Atomic Leadership
March 26, 2009The two front runners for the leadership of the International Atomic Energy Agency (IAEA) in Vienna are Japanese diplomat Yukiva Amano, 62, and Abdul Minty, 69, a former anti-apartheid activist from South Africa.
The 35 members of the IAEA board failed to elect either candidate in three rounds of voting on Thursday and if neither man emerges with the two-thirds majority necessary to head the UN agency by Friday, the race will open up to a field of new candidates.
Both men are steeped in nuclear proliferation issues and have pushed for civilian uses of atomic energy. Japan's Amano is favored mainly by the rich industrial nations and has the lead at the moment, whereas developing countries tend to prefer Minty, according to unnamed diplomats cited by Reuters.

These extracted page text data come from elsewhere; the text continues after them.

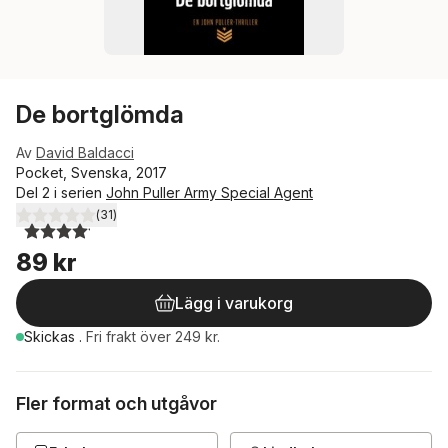
De bortglömda
Av
David Baldacci
Pocket, Svenska, 2017
Del 2 i serien
John Puller Army Special Agent
(
31
)
4,1
utav 5 stjärnor. Totalt antal röster:
89 kr
Lägg i varukorg
Skickas
.
Fri frakt över 249 kr.
Fler format och utgåvor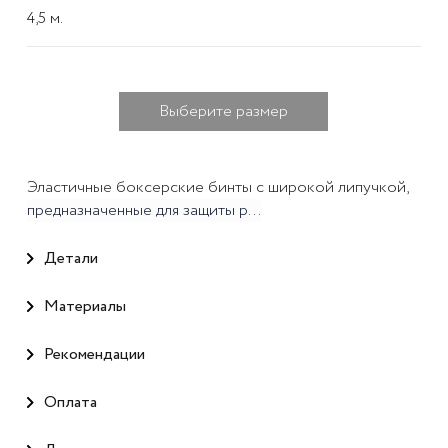
4,5 м.
Выберите размер
Эластичные боксерские бинты с широкой липучкой,
предназначенные для защиты р...
Детали
Материалы
Рекомендации
Оплата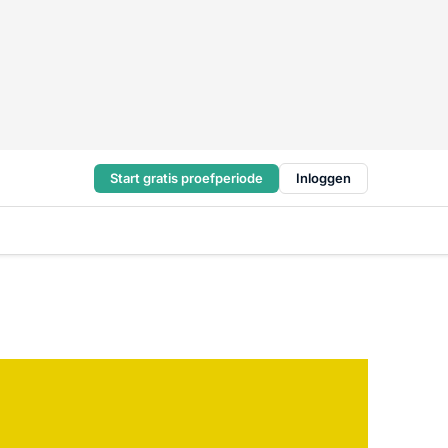
Start gratis proefperiode
Inloggen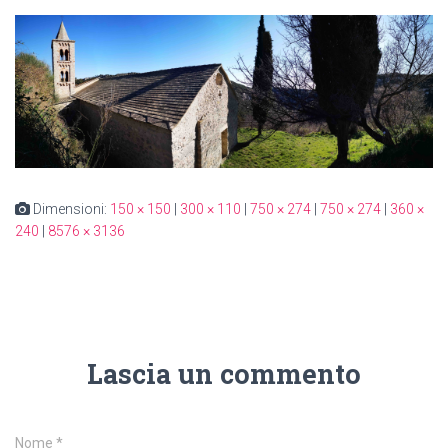
Dimensioni:
150 × 150
|
300 × 110
|
750 × 274
|
750 × 274
|
360 ×
240
|
8576 × 3136
Lascia un commento
Nome
*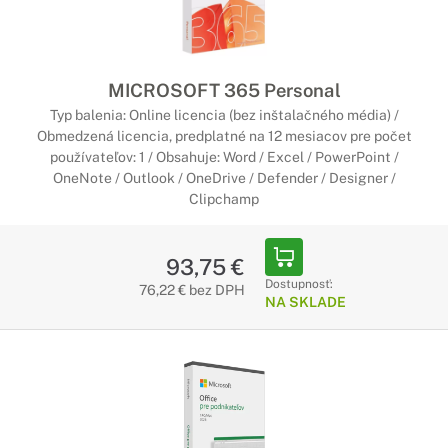
MICROSOFT 365 Personal
Typ balenia: Online licencia (bez inštalačného média) /
Obmedzená licencia, predplatné na 12 mesiacov pre počet
používateľov: 1 / Obsahuje: Word / Excel / PowerPoint /
OneNote / Outlook / OneDrive / Defender / Designer /
Clipchamp
93,75 €
Dostupnosť:
76,22 € bez DPH
NA SKLADE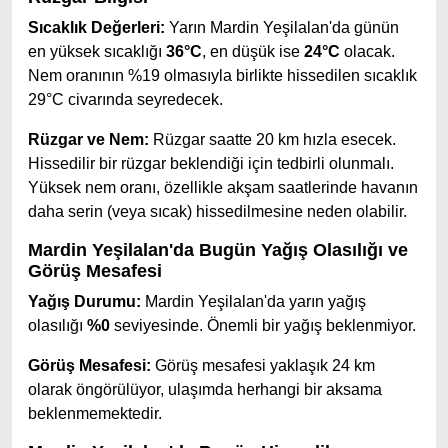
Sıcaklık Değerleri:
Yarın Mardin Yeşilalan'da günün
en yüksek sıcaklığı
36°C
, en düşük ise
24°C
olacak.
Nem oranının %19 olmasıyla birlikte hissedilen sıcaklık
29°C civarında seyredecek.
Rüzgar ve Nem:
Rüzgar saatte 20 km hızla esecek.
Hissedilir bir rüzgar beklendiği için tedbirli olunmalı.
Yüksek nem oranı, özellikle akşam saatlerinde havanın
daha serin (veya sıcak) hissedilmesine neden olabilir.
Mardin Yeşilalan'da Bugün Yağış Olasılığı ve
Görüş Mesafesi
Yağış Durumu:
Mardin Yeşilalan'da yarın yağış
olasılığı
%0
seviyesinde. Önemli bir yağış beklenmiyor.
Görüş Mesafesi:
Görüş mesafesi yaklaşık 24 km
olarak öngörülüyor, ulaşımda herhangi bir aksama
beklenmemektedir.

Nobel Peace prize winner ElBaradei steps down
The race is important since whoever the new IAEA head will be influences how the world meets the nuclear challenges posed by Iran, Syria or other volatile states allegedly seeking to develop the bomb.
Mohamed ElBaradei, the current director-general will step down in November after having served 12 years, but the board would like to have his successor in place by June to ensure a smooth transition.
The head of the IAEA is tasked with helping signatories to the Nuclear Non-Proliferation Treay pursue peaceful civilian uses of atomic energy, but during ElBaradei's tenure, the agency has assumed more of a watchdog role, monitoring nations that could be secretly developing nuclear weapons.
ElBaradei, 67, a seasoned Egyptian diplomat and lawyer who shared the Nobel peace prize with the IAEA in 2005, has openly clashed with the Bush administration over what he viewed as Washington's hostile policy towards Iran and Iraq.
In spite of tensions with former President George W. Bush, whose justification for the 2003 Iraq war was the belief that Iraq was hiding weapons of mass destruction, ElBaradei secured a third four-year term at the IAEA with US backing.
"Nine too many" nuclear powers in the world today
Since succeeding Swedish diplomat Hans Blix in 1997, Mr ElBaradei's method of dealing with nuclear rows was to combine weapons inspections with engaging Iraq, Iran and North Korea.
"Verification and diplomacy, used together, can work," he has said. "The Iraq experience demonstrated that inspections can be effective even when the country being inspected is less than co-operative. All the evidence indicates that Iraq's nuclear weapons program had been effectively dismantled in the 1990s through IAEA inspection, (which) we were ready to conclude before the war."
Now that US President Barack Obama has said he wants to open a dialogue with Iran, ElBaradei's successor could benefit from Washington's commitment to new diplomatic efforts.
ElBaradei has always been a strong proponent of general nuclear disarmament. There are nine nuclear powers in the world today. "Clearly nine too many," he once said.